Comparison between Notes Single Logon and Notes Shared Login
This document applies only to the following language version(s):
What are some of the differences that exist between the Notes Single Logon feature and Notes Shared Login? What would be better to implement within my environment?
Two features exist within Lotus Notes 8.x for password synchronization between OS and the Notes ID.
|Notes Single Logon|
The Notes Single Logon feature is the password synchronization option that most administrators are familiar with within the Notes 6.5.x and Notes 7.x clients. This feature is a service install on the local OS and can be enabled or disabled using a Notes preferences found within the security section of the client. The feature must added with the install of the client added using a modify of the Notes client install. To modify the install and add the Single Logon feature the line ADDLOCAL can be used. This is a example line modify line: msiexec /i "\\path\to\installfiles\Lotus Notes 7.0.msi" ADDLOCAL=ClientSingleLogon /qb+.
- Notes Single Logon is not supported with roaming users.
- Notes Single Logon needs to be installed initially with the installation of Notes or the install needs to be modified for the feature to be added.
- Single Logon cannot be used with a Multi-User installation of DAMO
- Single Logon will not work with a 64 bit OS.
According to TechNote 1418129:
Prior to Notes 8.5.2 Fix Pack 2, Notes Single Login could not function on Windows 7 64-bit operating system. This was resolved by including 32 and 64 bit NSL files in the install package. During install run-time, a check is made to detect Windows 64-bit operating system in order to install the correct file.
This has been reported to quality engineering under SPR # JZJZ7XA7FS, and has been fixed in 8.5.2 FP2 and 8.5.3.
- Active directory password resets do not sync with Notes passwords
- Notes Single Logon and ID Vault are not supported (enhancement request SPR# IWER8GAGBL)
The main technote that is used for troubleshooting Single Logon issues is "Steps to ensure that Notes Single logon is working as designed (1304525)." Please see the technote link found at the bottom of this document. If none of the steps documented have resolved the Notes Single Logon feature please provide Lotus Notes Support with logging.
1. On the OS, set the following Windows System Environment
This should create npnotes.log and nsl.log in the %windir%\%temp% directory.
2. Delete existing npnotes.log and nsl.log
3. Re-start client machine and perform all the operations to reproduce the problem.
4. Send Support the npnotes.log and nsl.log that are generated.
|Notes Shared Login (NSL)|
The new Notes Shared Login feature, when enabled via policy or manually by the end user, locks and encrypts the Notes ID in the current Windows Profile using the PC SID and Microsoft's Data Protection API (DPAPI). This allows for maximum security as the certificates within the ID are now locked and bound to that PC and that OS profile. The Notes Shared Login feature is limited to Windows.
Notes Shared Login is not supported if you have Notes IDs that are:
- Used on Mac or Linux clients
- Protected by smartcards
- Protected by multiple passwords
- Used by roaming users - roaming users who roam their IDs cannot use Notes Shared Login.
- Used with Notes on a USB drive
- Used in a Citrix environment
- With Windows mandatory profiles
- Stored on network shares - the IDs can be used only from the computers on which shared login is activated.
- Enabled for password checking/expiration (unless all servers are 8.5+) - the "Check password on Notes ID file" security setting is not supported. Domino servers ignore this setting for IDs enabled for shared login. If you use pre-8.5 Domino servers, the setting should be disabled for users with these IDs.
- Used with Notes to Internet password synchronization - If Notes users were synchronizing Internet passwords with Notes passwords in an earlier release, they must now begin managing their Internet passwords.
- Notes Shared Login enabled ID cannot be imported into mail file for iNotes access or BlackBerry access (create password protected copy to import)

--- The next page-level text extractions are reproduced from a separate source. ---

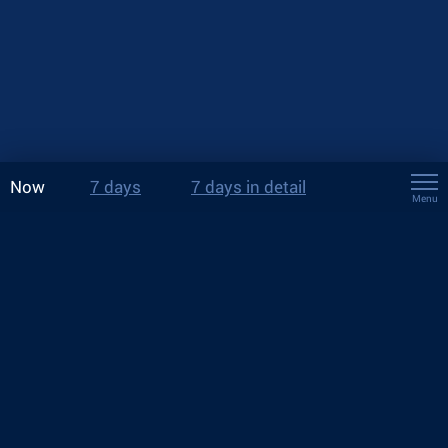
Now
7 days
7 days in detail
Menu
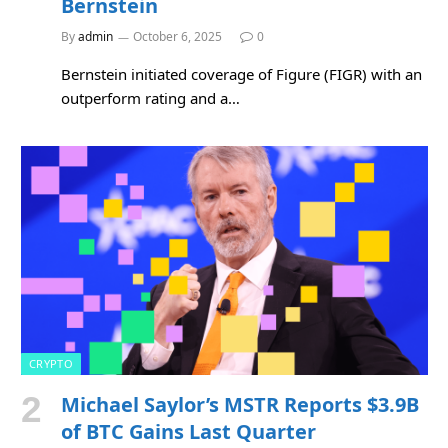
Bernstein
By
admin
October 6, 2025
0
Bernstein initiated coverage of Figure (FIGR) with an
outperform rating and a…
CRYPTO
Michael Saylor’s MSTR Reports $3.9B
of BTC Gains Last Quarter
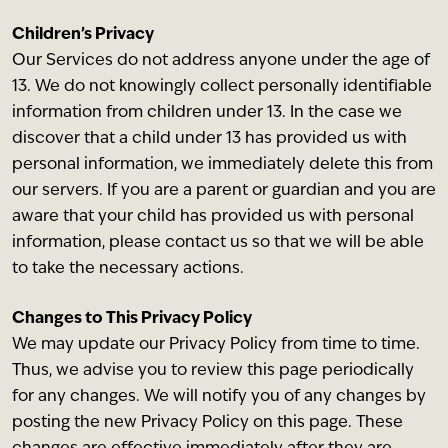
Children’s Privacy
Our Services do not address anyone under the age of
13. We do not knowingly collect personally identifiable
information from children under 13. In the case we
discover that a child under 13 has provided us with
personal information, we immediately delete this from
our servers. If you are a parent or guardian and you are
aware that your child has provided us with personal
information, please contact us so that we will be able
to take the necessary actions.
Changes to This Privacy Policy
We may update our Privacy Policy from time to time.
Thus, we advise you to review this page periodically
for any changes. We will notify you of any changes by
posting the new Privacy Policy on this page. These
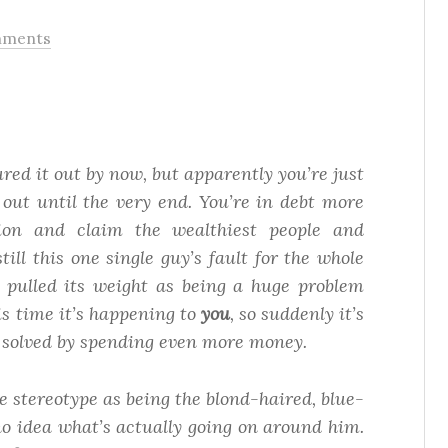
mments
red it out by now, but apparently you’re just
 out until the very end. You’re in debt more
nion
and
claim the wealthiest people and
still this one single guy’s fault for the whole
 pulled its weight as being a huge problem
is time it’s happening to
you
, so suddenly it’s
e solved by spending even more money.
e stereotype as being the blond-haired, blue-
o idea what’s actually going on around him.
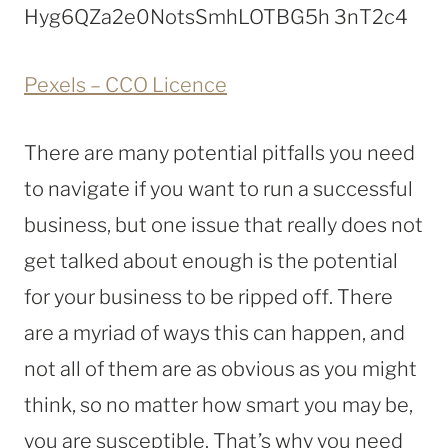
Pexels – CCO Licence
There are many potential pitfalls you need
to navigate if you want to run a successful
business, but one issue that really does not
get talked about enough is the potential
for your business to be ripped off. There
are a myriad of ways this can happen, and
not all of them are as obvious as you might
think, so no matter how smart you may be,
you are susceptible. That’s why you need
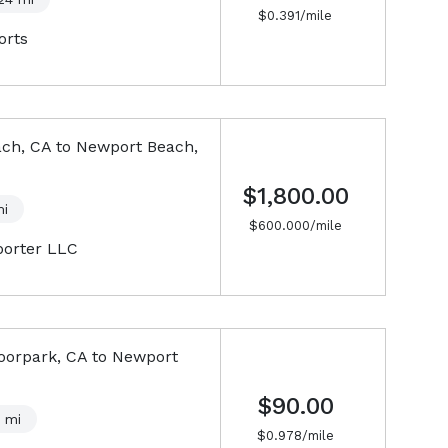
$
0.391
/mile
orts
ch, CA
to
Newport Beach,
$1,800.00
i
$
600.000
/mile
porter LLC
oorpark, CA
to
Newport
$90.00
mi
$
0.978
/mile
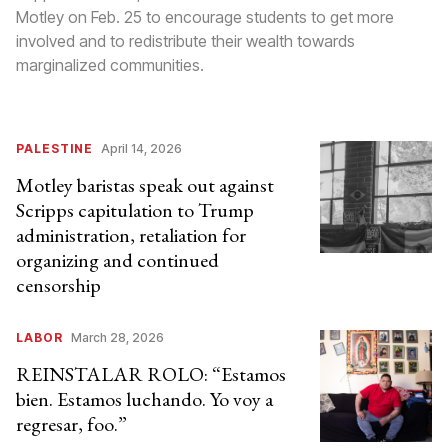
Motley on Feb. 25 to encourage students to get more
involved and to redistribute their wealth towards
marginalized communities.
PALESTINE
April 14, 2026
Motley baristas speak out against
Scripps capitulation to Trump
administration, retaliation for
organizing and continued
censorship
LABOR
March 28, 2026
REINSTALAR ROLO: “Estamos
bien. Estamos luchando. Yo voy a
regresar, foo.”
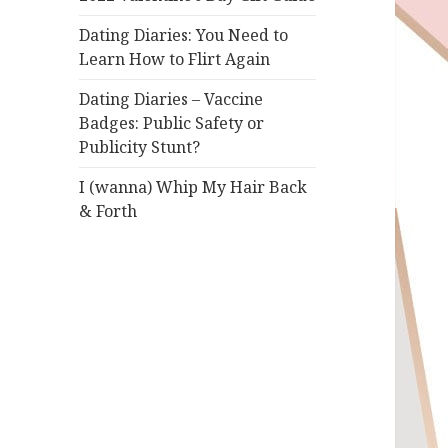
Dating Diaries: You Need to
Learn How to Flirt Again
Dating Diaries – Vaccine
Badges: Public Safety or
Publicity Stunt?
I (wanna) Whip My Hair Back
& Forth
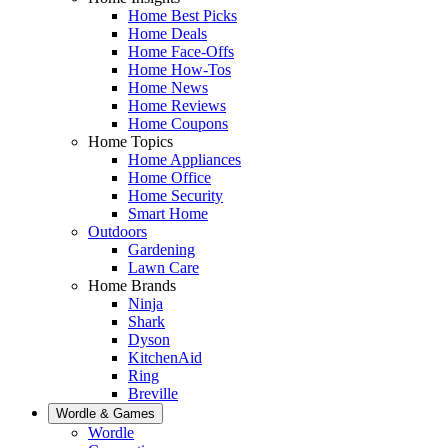
Home Best Picks
Home Deals
Home Face-Offs
Home How-Tos
Home News
Home Reviews
Home Coupons
Home Topics
Home Appliances
Home Office
Home Security
Smart Home
Outdoors
Gardening
Lawn Care
Home Brands
Ninja
Shark
Dyson
KitchenAid
Ring
Breville
Wordle & Games
Wordle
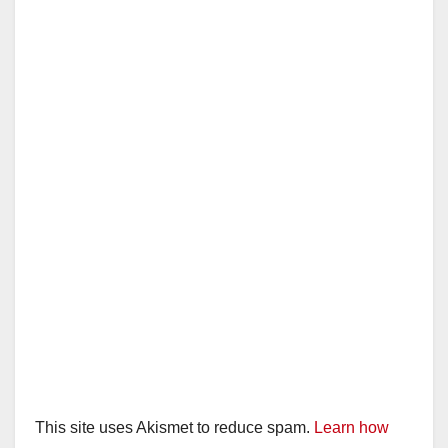
This site uses Akismet to reduce spam.
Learn how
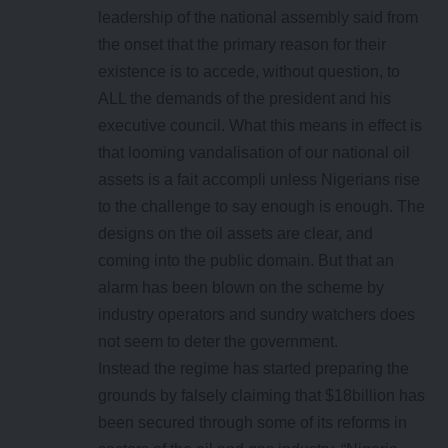
leadership of the national assembly said from
the onset that the primary reason for their
existence is to accede, without question, to
ALL the demands of the president and his
executive council. What this means in effect is
that looming vandalisation of our national oil
assets is a fait accompli unless Nigerians rise
to the challenge to say enough is enough. The
designs on the oil assets are clear, and
coming into the public domain. But that an
alarm has been blown on the scheme by
industry operators and sundry watchers does
not seem to deter the government.
Instead the regime has started preparing the
grounds by falsely claiming that $18billion has
been secured through some of its reforms in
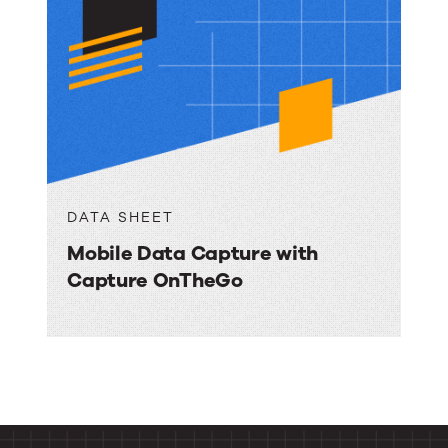
DATA SHEET
Mobile Data Capture with
Capture OnTheGo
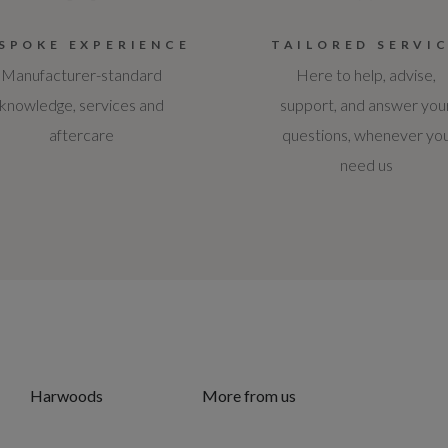
SPOKE EXPERIENCE
TAILORED SERVI
Manufacturer-standard
Here to help, advise,
knowledge, services and
support, and answer you
aftercare
questions, whenever yo
need us
Harwoods
More from us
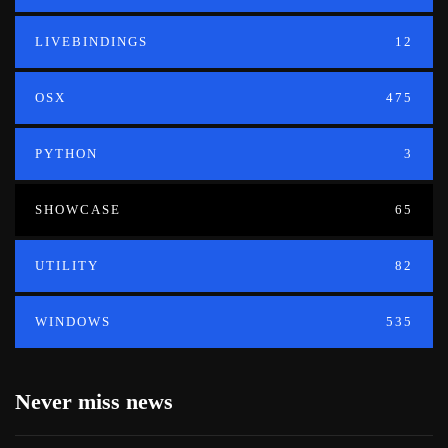
LIVEBINDINGS
12
OSX
475
PYTHON
3
SHOWCASE
65
UTILITY
82
WINDOWS
535
Never miss news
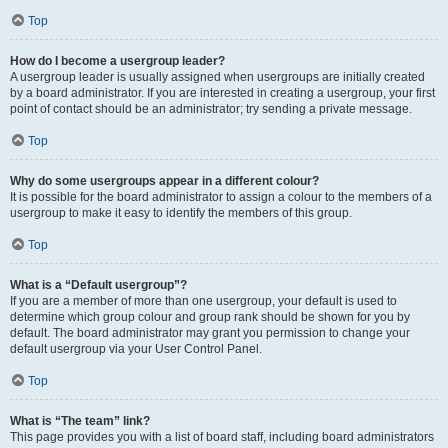
Top
How do I become a usergroup leader?
A usergroup leader is usually assigned when usergroups are initially created
by a board administrator. If you are interested in creating a usergroup, your first
point of contact should be an administrator; try sending a private message.
Top
Why do some usergroups appear in a different colour?
It is possible for the board administrator to assign a colour to the members of a
usergroup to make it easy to identify the members of this group.
Top
What is a “Default usergroup”?
If you are a member of more than one usergroup, your default is used to
determine which group colour and group rank should be shown for you by
default. The board administrator may grant you permission to change your
default usergroup via your User Control Panel.
Top
What is “The team” link?
This page provides you with a list of board staff, including board administrators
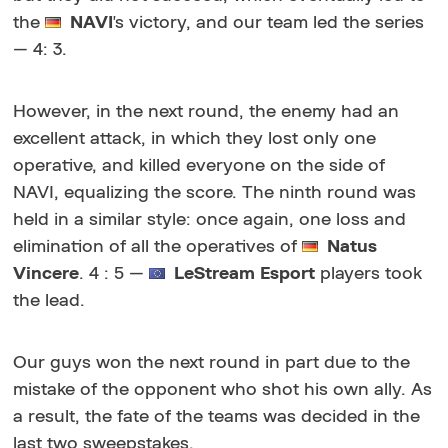
the
NAVI
's victory, and our team led the series
— 4: 3.
However, in the next round, the enemy had an
excellent attack, in which they lost only one
operative, and killed everyone on the side of
NAVI, equalizing the score. The ninth round was
held in a similar style: once again, one loss and
elimination of all the operatives of
Natus
Vincere
. 4 : 5 —
LeStream Esport
players took
the lead.
Our guys won the next round in part due to the
mistake of the opponent who shot his own ally. As
a result, the fate of the teams was decided in the
last two sweepstakes.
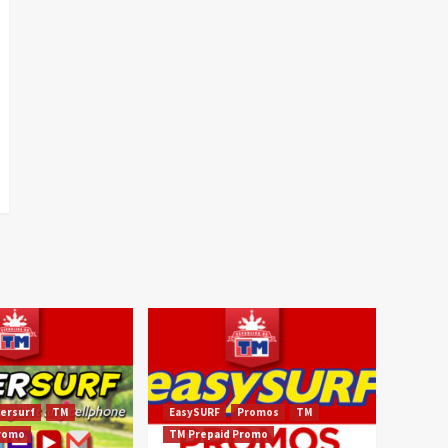
ersurf
TM
EasySURF
Promos
TM
Promo
TM Prepaid Promo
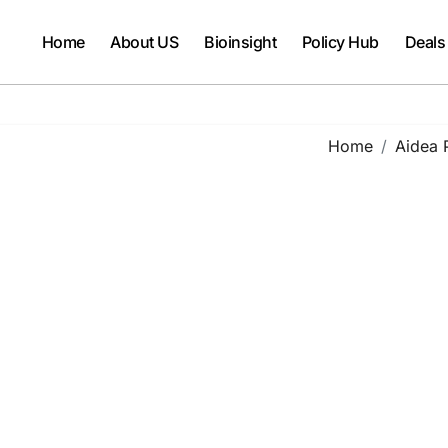
Home
About US
Bioinsight
Policy Hub
Deals
Home
Aidea 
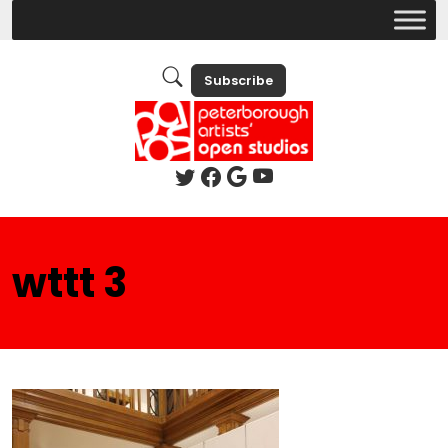
Subscribe
wttt 3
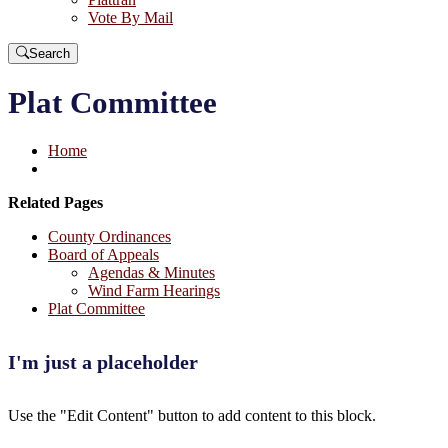
Vote By Mail
Search
Plat Committee
Home
Related Pages
County Ordinances
Board of Appeals
Agendas & Minutes
Wind Farm Hearings
Plat Committee
I'm just a placeholder
Use the "Edit Content" button to add content to this block.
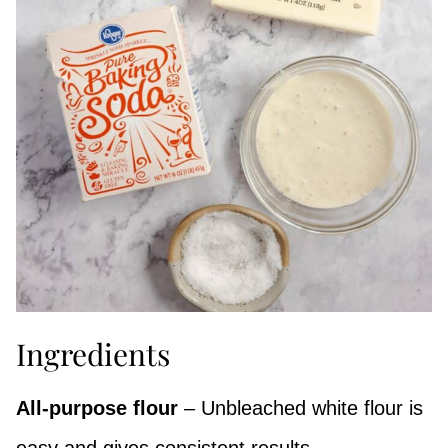
Ingredients
All-purpose flour
– Unbleached white flour is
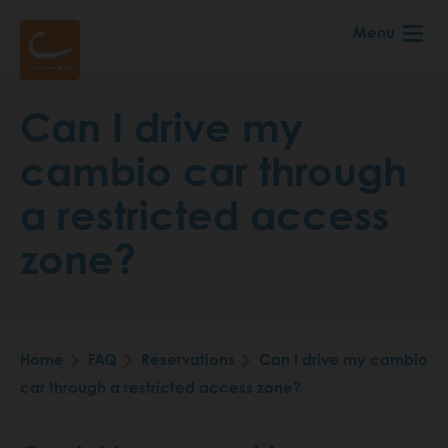
Skip
Menu
to
main
content
Can I drive my
cambio car through
a restricted access
zone?
Home
FAQ
Reservations
Can I drive my cambio
Breadcrumb
car through a restricted access zone?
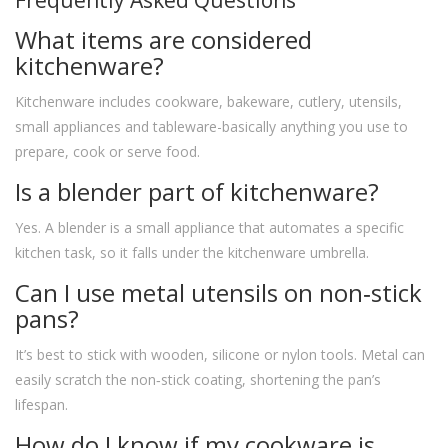
Frequently Asked Questions
What items are considered
kitchenware?
Kitchenware includes cookware, bakeware, cutlery, utensils,
small appliances and tableware-basically anything you use to
prepare, cook or serve food.
Is a blender part of kitchenware?
Yes. A blender is a small appliance that automates a specific
kitchen task, so it falls under the kitchenware umbrella.
Can I use metal utensils on non‑stick
pans?
It’s best to stick with wooden, silicone or nylon tools. Metal can
easily scratch the non‑stick coating, shortening the pan’s
lifespan.
How do I know if my cookware is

The following configurations are unsupported when used with Notes Shared Login:
- Using Windows Roaming Profiles and logging into an Active Directory Domain from more than one system at the same time, which is a limitation of Microsoft DPAPI
- Using Windows Roaming Profiles and logging into an Active Directory Domain from both Windows XP/2003 systems and Windows 2000 systems, which is a limitation of Microsoft DPAPI
- Using Windows NT 4.0 Domains
- Using Windows XP in a Windows Workgroup environment and resetting the user's Windows password
- Joining or leaving a Windows Domain after enabling Notes Shared Login
- DEBUGNSL=1 can be enabled in Notes client notes.ini file.
- Shared Login passwords do not sync with web access passwords (SAKI7P88GT).
- Shared Login is not supported with a Citrix environment (Enhancement Request - AJAS7PKJ3M)
- Password changes do not sync with the ID vault ( Enhancement Request - MBOK82QPPG)
- Smartcards cannot be used with Shared Login (Enhancement Request - DJAG7CFLVK)
- The ID file cannot be copied directly from one machine to another. (WTON7W8M6H) Procedures are documented in Help for copying steps.